Although the european eighteenth century was long called the “age of Voltaire” (at least in textbooks), it was also an age of war. Courts and cities were undergoing a progressive pacification, as Norbert Elias has argued, but elsewhere the “civilizing process” was more bellicose. To finance the expansionist wars of Louis XIV, whose reign ended in 1715, and those of Louis XV, including the War of Austrian Succession (1740–48) and the Seven Years' War (1756–63), the French state expended two-thirds of its revenues on war (Meyer 57). Despite the Anglomania that marked progressive intellectual and literary circles in France around mid-century, between 1689 and 1815 France and England were officially at war for sixty-two years, not including minor conflicts. Against this backdrop, the image of Voltaire is that of an unflagging pacifist. Standing for all wars, the fictional war between the Abares and the Bulgares in which the naive hero of Voltaire's Candide finds himself caught up is described by the text's narrator, in a bitingly ironic oxymoron, as “a heroic slaughter” (114). War for Voltaire represented yet another instance of infamous unreason, odious intolerance, and despicable evil. It was the collective, generalized form of the l'infâme (“the despicable”), against which he publicly and tirelessly railed.
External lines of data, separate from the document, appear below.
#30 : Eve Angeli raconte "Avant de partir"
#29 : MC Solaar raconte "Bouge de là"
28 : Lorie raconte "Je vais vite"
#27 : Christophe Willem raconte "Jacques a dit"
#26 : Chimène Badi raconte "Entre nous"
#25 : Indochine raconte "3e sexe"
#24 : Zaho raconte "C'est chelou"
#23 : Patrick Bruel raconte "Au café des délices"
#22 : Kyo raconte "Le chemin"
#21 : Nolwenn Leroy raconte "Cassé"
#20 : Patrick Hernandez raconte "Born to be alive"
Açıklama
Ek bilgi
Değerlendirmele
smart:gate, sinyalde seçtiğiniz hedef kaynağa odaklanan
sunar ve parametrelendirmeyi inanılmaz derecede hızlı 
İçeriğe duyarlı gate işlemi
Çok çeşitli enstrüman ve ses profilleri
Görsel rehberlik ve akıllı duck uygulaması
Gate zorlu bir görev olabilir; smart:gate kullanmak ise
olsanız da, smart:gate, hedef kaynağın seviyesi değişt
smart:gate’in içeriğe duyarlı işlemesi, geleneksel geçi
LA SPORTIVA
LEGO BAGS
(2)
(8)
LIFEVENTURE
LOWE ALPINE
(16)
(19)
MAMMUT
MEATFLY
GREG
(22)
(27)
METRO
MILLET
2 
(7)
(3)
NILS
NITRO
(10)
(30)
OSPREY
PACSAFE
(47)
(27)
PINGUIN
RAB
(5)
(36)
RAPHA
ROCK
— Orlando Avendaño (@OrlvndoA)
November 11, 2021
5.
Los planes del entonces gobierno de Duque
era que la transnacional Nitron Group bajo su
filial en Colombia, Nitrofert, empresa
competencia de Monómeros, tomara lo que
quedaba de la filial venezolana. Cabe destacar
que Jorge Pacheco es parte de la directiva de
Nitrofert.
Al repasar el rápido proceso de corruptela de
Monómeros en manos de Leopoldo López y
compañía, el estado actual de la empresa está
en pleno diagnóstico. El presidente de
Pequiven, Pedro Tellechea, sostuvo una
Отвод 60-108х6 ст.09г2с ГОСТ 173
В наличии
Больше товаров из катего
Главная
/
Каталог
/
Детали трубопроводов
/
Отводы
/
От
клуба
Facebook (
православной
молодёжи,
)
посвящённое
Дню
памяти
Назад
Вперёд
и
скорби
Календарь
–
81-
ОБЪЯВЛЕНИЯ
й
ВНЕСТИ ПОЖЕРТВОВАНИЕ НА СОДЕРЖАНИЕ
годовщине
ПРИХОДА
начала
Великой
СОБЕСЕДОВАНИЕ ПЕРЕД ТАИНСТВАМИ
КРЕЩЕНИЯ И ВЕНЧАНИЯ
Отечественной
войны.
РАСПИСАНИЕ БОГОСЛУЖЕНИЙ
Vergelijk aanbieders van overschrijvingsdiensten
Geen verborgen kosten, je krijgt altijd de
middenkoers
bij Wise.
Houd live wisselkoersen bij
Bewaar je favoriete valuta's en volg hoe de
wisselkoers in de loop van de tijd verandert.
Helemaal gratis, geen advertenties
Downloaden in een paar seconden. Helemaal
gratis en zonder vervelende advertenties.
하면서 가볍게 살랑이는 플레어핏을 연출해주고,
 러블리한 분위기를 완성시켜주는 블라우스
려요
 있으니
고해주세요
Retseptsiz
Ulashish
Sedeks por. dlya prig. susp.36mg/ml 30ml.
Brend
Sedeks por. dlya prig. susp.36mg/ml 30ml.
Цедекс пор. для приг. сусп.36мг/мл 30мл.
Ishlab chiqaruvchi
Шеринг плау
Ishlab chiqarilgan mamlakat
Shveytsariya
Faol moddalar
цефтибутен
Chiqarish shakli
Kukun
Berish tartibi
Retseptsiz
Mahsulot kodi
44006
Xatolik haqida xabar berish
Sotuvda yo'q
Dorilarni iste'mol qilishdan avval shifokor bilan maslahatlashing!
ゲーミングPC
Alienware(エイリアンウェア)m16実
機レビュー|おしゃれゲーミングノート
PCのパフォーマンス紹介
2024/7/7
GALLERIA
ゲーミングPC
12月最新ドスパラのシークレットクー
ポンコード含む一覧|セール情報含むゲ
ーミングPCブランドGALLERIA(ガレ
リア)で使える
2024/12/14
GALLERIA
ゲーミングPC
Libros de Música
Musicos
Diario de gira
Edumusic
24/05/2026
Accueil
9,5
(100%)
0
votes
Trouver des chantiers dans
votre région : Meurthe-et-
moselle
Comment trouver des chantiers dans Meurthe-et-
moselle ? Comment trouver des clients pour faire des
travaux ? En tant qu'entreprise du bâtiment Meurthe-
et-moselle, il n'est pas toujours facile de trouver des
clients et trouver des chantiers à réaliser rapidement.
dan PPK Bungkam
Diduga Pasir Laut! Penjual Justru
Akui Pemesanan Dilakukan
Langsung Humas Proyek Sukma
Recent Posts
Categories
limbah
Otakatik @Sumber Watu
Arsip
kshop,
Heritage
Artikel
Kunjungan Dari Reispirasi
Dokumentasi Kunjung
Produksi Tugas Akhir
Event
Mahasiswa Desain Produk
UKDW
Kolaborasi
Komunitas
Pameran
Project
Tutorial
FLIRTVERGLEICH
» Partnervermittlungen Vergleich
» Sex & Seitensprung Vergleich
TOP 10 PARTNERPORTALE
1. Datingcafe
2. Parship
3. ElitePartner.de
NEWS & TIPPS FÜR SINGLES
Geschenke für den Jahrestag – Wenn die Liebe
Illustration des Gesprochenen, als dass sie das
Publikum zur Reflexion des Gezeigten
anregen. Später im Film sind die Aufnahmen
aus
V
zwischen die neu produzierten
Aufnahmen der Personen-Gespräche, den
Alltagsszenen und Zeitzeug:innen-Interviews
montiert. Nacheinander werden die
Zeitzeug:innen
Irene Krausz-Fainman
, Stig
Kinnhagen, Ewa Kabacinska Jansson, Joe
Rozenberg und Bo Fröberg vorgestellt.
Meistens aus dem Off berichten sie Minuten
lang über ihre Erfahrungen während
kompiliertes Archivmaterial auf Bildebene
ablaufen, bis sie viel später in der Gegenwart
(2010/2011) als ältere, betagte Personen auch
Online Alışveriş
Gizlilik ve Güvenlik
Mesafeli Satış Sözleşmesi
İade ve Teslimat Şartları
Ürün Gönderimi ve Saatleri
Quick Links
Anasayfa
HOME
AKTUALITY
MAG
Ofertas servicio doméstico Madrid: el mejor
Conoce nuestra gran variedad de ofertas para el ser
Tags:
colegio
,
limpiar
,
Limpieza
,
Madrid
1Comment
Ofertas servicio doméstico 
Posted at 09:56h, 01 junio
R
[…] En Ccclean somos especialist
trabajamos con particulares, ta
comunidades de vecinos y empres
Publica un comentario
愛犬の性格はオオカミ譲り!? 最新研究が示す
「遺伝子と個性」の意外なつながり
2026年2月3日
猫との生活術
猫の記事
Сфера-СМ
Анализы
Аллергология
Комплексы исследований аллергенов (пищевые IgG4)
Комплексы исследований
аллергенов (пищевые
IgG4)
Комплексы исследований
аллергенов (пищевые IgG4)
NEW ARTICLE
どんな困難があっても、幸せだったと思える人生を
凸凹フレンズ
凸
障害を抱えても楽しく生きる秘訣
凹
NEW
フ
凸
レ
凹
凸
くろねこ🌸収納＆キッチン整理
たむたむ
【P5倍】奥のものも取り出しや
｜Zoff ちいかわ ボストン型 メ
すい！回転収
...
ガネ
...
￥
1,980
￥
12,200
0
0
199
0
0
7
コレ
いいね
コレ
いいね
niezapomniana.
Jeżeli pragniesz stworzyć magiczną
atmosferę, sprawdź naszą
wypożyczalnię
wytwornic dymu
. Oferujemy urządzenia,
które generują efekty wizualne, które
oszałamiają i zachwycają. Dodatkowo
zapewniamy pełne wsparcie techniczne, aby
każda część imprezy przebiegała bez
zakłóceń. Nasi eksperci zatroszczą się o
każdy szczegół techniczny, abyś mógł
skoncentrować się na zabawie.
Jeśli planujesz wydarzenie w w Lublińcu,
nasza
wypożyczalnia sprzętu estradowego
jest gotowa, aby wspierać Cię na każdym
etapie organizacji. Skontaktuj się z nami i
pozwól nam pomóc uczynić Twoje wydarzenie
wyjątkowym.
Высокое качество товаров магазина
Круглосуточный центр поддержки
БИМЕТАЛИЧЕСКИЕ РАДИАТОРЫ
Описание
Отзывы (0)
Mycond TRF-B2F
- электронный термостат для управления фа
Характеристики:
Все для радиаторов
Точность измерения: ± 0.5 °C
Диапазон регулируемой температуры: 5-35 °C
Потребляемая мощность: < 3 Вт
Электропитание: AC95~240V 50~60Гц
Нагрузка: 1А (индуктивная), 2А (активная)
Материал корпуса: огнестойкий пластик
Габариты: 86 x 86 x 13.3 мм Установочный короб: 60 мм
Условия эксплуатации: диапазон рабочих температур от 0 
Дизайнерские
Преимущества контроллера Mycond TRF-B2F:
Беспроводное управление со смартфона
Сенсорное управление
The phrase écrasez l'infâme (“crush the despicable”), appended to his letters beginning in the early 1760s, signified the Enlightenment project of rooting out error, superstition, and intolerance by means of reasoned argument, common sense, and often a healthy dose of sharp irony. Quickly becoming a battle cry, penned in condensed, symbolic form as “ÉCRLINF,” the phrase had preserved all its caustic energy when, a century later, Friedrich Nietzsche inserted it throughout his Ecco Homo. Voltaire's attempts to stamp out this evil took local forms, such as the highly public letter-writing campaigns he mounted to spark indignation and obtain justice for the victims of intolerance, as in the causes célèbres involving the protestant Calas and Sirven families, the young chevalier de La Barre, and Lally-Tollendal.